[Items listed in a dataset]

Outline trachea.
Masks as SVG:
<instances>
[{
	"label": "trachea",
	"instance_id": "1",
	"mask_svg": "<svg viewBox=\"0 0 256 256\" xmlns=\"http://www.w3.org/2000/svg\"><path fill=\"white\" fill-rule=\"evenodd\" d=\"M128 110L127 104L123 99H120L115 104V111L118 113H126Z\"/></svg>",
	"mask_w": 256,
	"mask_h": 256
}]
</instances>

■ **TASK DIRECTIONS**: Reproduce every entry, word for word.

■ **SOLUTION TO THE EXERCISE**:
Outline trachea.
Masks as SVG:
<instances>
[{
	"label": "trachea",
	"instance_id": "1",
	"mask_svg": "<svg viewBox=\"0 0 256 256\" xmlns=\"http://www.w3.org/2000/svg\"><path fill=\"white\" fill-rule=\"evenodd\" d=\"M128 110L127 104L123 99H120L115 104V111L118 113H126Z\"/></svg>",
	"mask_w": 256,
	"mask_h": 256
}]
</instances>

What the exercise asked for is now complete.